Necessity of a Consent Order
6th December 2023
Many couples when they are progressing through divorce proceedings do not realise that it is advisable to pursue a Consent Order outlining the division of the matrimonial finances. Whilst the divorce itself is the ending of the marriage, that is only part of the equation and one of the most contentious aspects we find is when parties cannot decide on how to divide their assets between the two of them.
When advising clients in this respect we are guided by factors set out in Section 25 of the Matrimonial Causes Act 1973 – as is the Court. The parties’ needs and ensuring fairness are important when looking at a division of the matrimonial assets and liabilities – taking into account all of the circumstances of the case. Children under the age of 18 are a priority also and their housing needs are important when making decisions about financial settlement.
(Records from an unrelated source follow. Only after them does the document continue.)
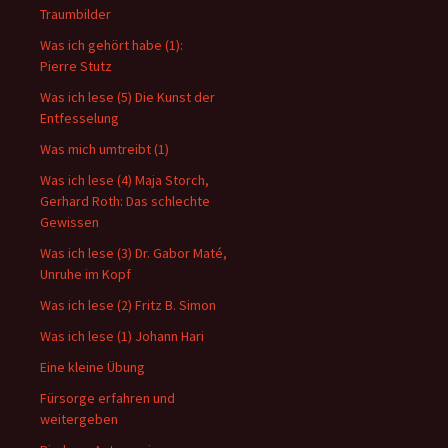
Traumbilder
Was ich gehört habe (1):
Pierre Stutz
Was ich lese (5) Die Kunst der
Entfesselung
Was mich umtreibt (1)
Was ich lese (4) Maja Storch,
Gerhard Roth: Das schlechte
Gewissen
Was ich lese (3) Dr. Gabor Maté,
Unruhe im Kopf
Was ich lese (2) Fritz B. Simon
Was ich lese (1) Johann Hari
Eine kleine Übung
Fürsorge erfahren und
weitergeben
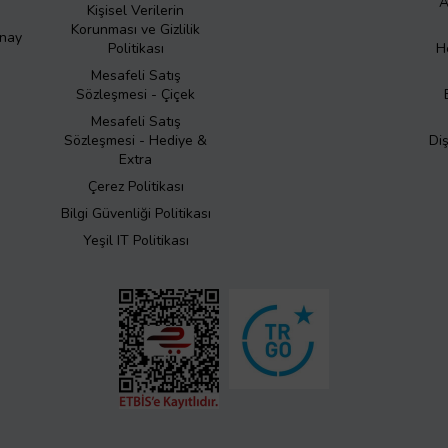
A
Kişisel Verilerin
Korunması ve Gizlilik
Onay
Politikası
H
Mesafeli Satış
Sözleşmesi - Çiçek
Mesafeli Satış
Sözleşmesi - Hediye &
Di
Extra
Çerez Politikası
Bilgi Güvenliği Politikası
Yeşil IT Politikası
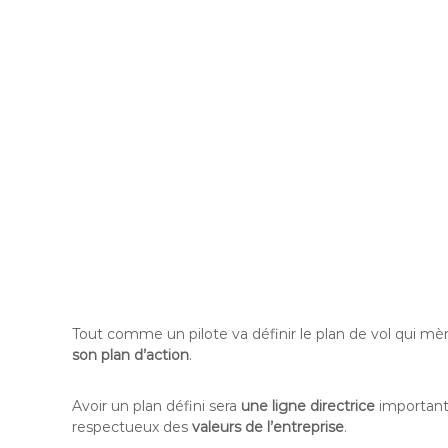
Tout comme un pilote va définir le plan de vol qui mène
son plan d’action
.
Avoir un plan défini sera
une ligne directrice
importante
respectueux des
valeurs de l’entreprise
.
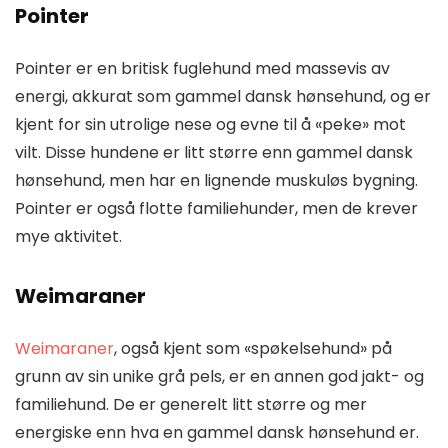
Pointer
Pointer er en britisk fuglehund med massevis av
energi, akkurat som gammel dansk hønsehund, og er
kjent for sin utrolige nese og evne til å «peke» mot
vilt. Disse hundene er litt større enn gammel dansk
hønsehund, men har en lignende muskuløs bygning.
Pointer er også flotte familiehunder, men de krever
mye aktivitet.
Weimaraner
Weimaraner
, også kjent som «spøkelsehund» på
grunn av sin unike grå pels, er en annen god jakt- og
familiehund. De er generelt litt større og mer
energiske enn hva en gammel dansk hønsehund er.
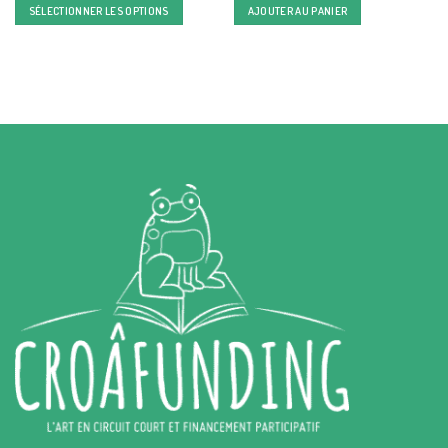
SÉLECTIONNER LES OPTIONS
AJOUTER AU PANIER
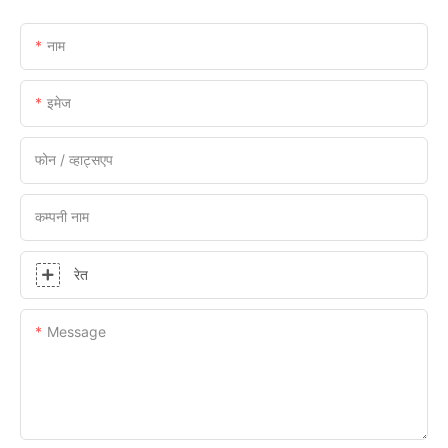
नाम
इमेज
फोन / व्हाट्सएप
कम्पनी नाम
रेत
Message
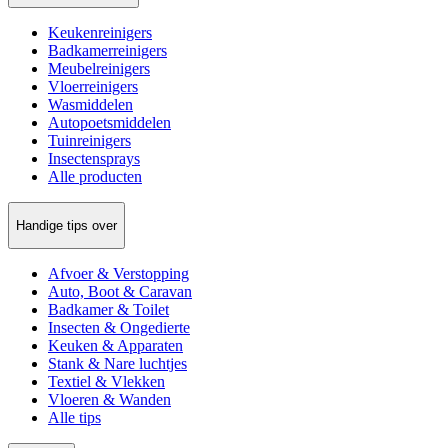
Keukenreinigers
Badkamerreinigers
Meubelreinigers
Vloerreinigers
Wasmiddelen
Autopoetsmiddelen
Tuinreinigers
Insectensprays
Alle producten
Handige tips over
Afvoer & Verstopping
Auto, Boot & Caravan
Badkamer & Toilet
Insecten & Ongedierte
Keuken & Apparaten
Stank & Nare luchtjes
Textiel & Vlekken
Vloeren & Wanden
Alle tips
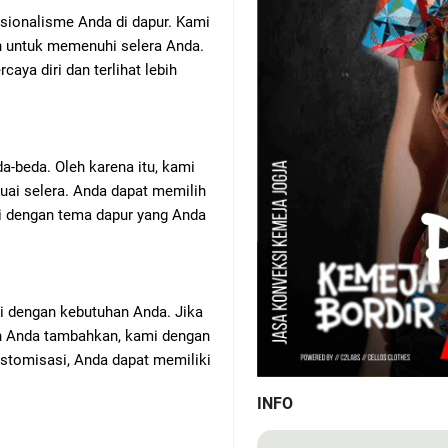
sionalisme Anda di dapur. Kami
h untuk memenuhi selera Anda.
aya diri dan terlihat lebih
a-beda. Oleh karena itu, kami
uai selera. Anda dapat memilih
i dengan tema dapur yang Anda
i dengan kebutuhan Anda. Jika
in Anda tambahkan, kami dengan
tomisasi, Anda dapat memiliki
INFO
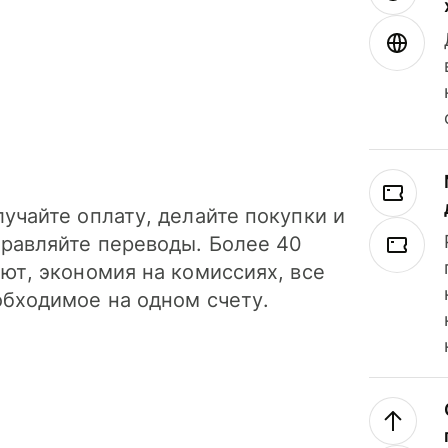
учайте оплату, делайте покупки и
правляйте переводы. Более 40
ют, экономия на комиссиях, все
обходимое на одном счету.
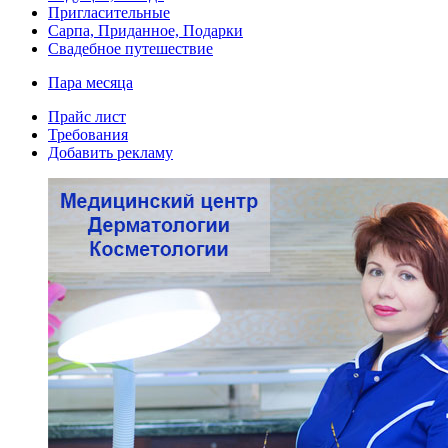
Пригласительные
Сарпа, Приданное, Подарки
Свадебное путешествие
Пара месяца
Прайс лист
Требования
Добавить рекламу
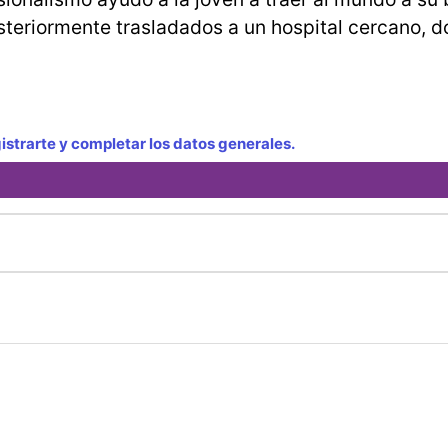
steriormente trasladados a un hospital cercano, 
strarte y completar los datos generales.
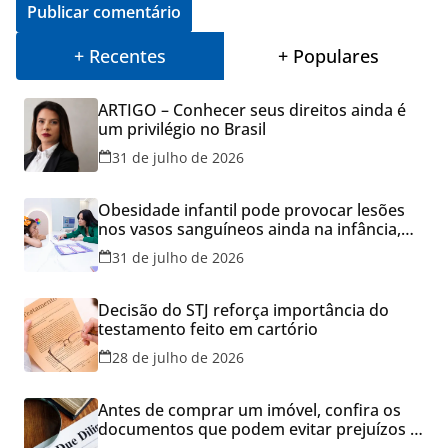
+ Recentes
+ Populares
ARTIGO – Conhecer seus direitos ainda é
um privilégio no Brasil
31 de julho de 2026
Obesidade infantil pode provocar lesões
nos vasos sanguíneos ainda na infância,
alerta estudo
31 de julho de 2026
Decisão do STJ reforça importância do
testamento feito em cartório
28 de julho de 2026
Antes de comprar um imóvel, confira os
documentos que podem evitar prejuízos e
disputas na justiça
Whilst coming to an agreement about the division of matrimonial finances is important, it is also equally important to ensure that the agreement is reflected in a document known as a Consent Order. This should be signed by both parties and approved by the Court to make it legally binding.
Additionally, when providing the Consent Order to the Court for consideration, a further document known as a Statement of Information is required to give background detail about the parties’ assets and the circumstances behind the decision making. The statement of information will require disclosure of the parties’ assets in very broad terms to give the Court the background information that it requires to consider whether the agreement is fair taking into account all of the circumstances of each individual case.
Even if there are no assets or liabilities to consider, it is advisable to have a clean break Consent Order to show there will be no further claims one against the other either now or in the future as to any capital or indeed as to any income.
A Consent Order can deal with the transfer of property, payment of lump sums, a Pension Sharing Order (where one party shares their pension with the other party), spousal maintenance and also critically whether there is a clean break between the parties or whether there is an ongoing duty to pay spousal maintenance which can be set at a level of joint lives or a term of time such as years.
Parties may sometimes not be aware that where there are children, there is an ongoing obligation to pay child maintenance regardless of whether there is a clean break in the divorce. Where there is dispute about child maintenance, then the parties’ recourse is to make an application to the Child Maintenance Service to assess how much maintenance should be paid.
Samantha Chater in our Family Law team has found that those clients who can try and negotiate settlement between the two of them via mediation or with the assistance of one of our solicitors in the Family Department can expect to keep their costs to a minimum as it is always advisable to negotiate and try and settle where possible.